Buitreraptor lived about 90 million years ago, when South America was an isolated continent like Australia today. Buitreraptor has some different physical features than typical northern dromaeosaurs, such as Velociraptor. Buitreraptor has a slender snout with teeth that lack meat-tearing serrations. From this, the scientists who initially described it concluded that this dinosaur was not a hunter of relatively large animals like some other dromaeosaurs, but rather a hunter of small animals such as lizards and mammals. It most likely had feathers.

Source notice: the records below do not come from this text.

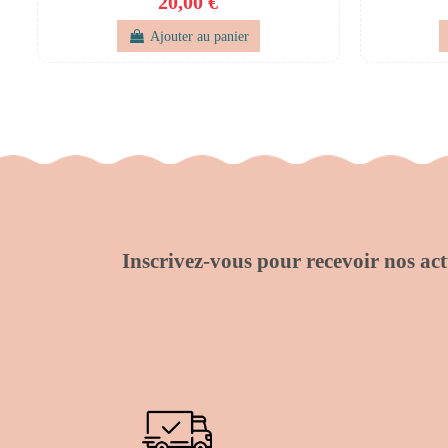
20,00 €
Ajouter au panier
Inscrivez-vous pour recevoir nos actu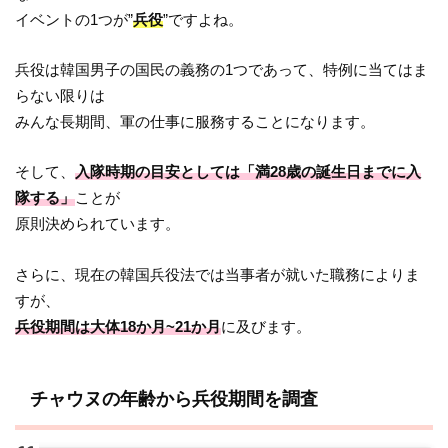
イベントの1つが”
兵役
”ですよね。
兵役は韓国男子の国民の義務の1つであって、特例に当てはま
らない限りは
みんな長期間、軍の仕事に服務することになります。
そして、
入隊時期の目安としては「満28歳の誕生日までに入
隊する」
ことが
原則決められています。
さらに、現在の韓国兵役法では当事者が就いた職務によりま
すが、
兵役期間は大体18か月~21か月
に及びます。
チャウヌの年齢から兵役期間を調査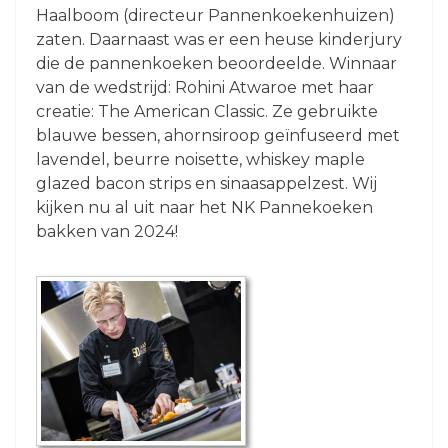
Haalboom (directeur Pannenkoekenhuizen)
zaten. Daarnaast was er een heuse kinderjury
die de pannenkoeken beoordeelde. Winnaar
van de wedstrijd: Rohini Atwaroe met haar
creatie: The American Classic. Ze gebruikte
blauwe bessen, ahornsiroop geïnfuseerd met
lavendel, beurre noisette, whiskey maple
glazed bacon strips en sinaasappelzest. Wij
kijken nu al uit naar het NK Pannekoeken
bakken van 2024!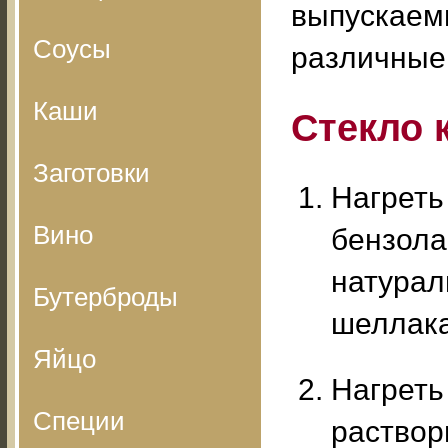
выпускаем
Соусы
различные
Каши
Стекло 
Заготовки
Нагреть
Вино
бензола
натураль
Бутерброды
шеллака
Яйцо
Нагреть
Специи
раствор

Other than Buitreraptor, the only other known dromaeosaurs from the southern continents are Neuquenraptor and Unenlagia from South America (discovered earlier in 2005), Rahonavis (once thought to be a true avian bird) from Madagascar, and unidentified dromaeosaur-like teeth from Australia. This discovery in the Southern Hemisphere helps to clarify that the dromaeosaur family was more widely dispersed around the world than previously thought. Evidence indicates that dromaeosaurs first appeared in the Jurassic Period, when all the continents were much closer together than they are today. It is possible that dromaeosaurids originated on the ancient continent Laurasia in the north and migrated to southern Gondwana, since the species known from the southern hemisphere bare distinctive characteristics not shared by their northern relatives.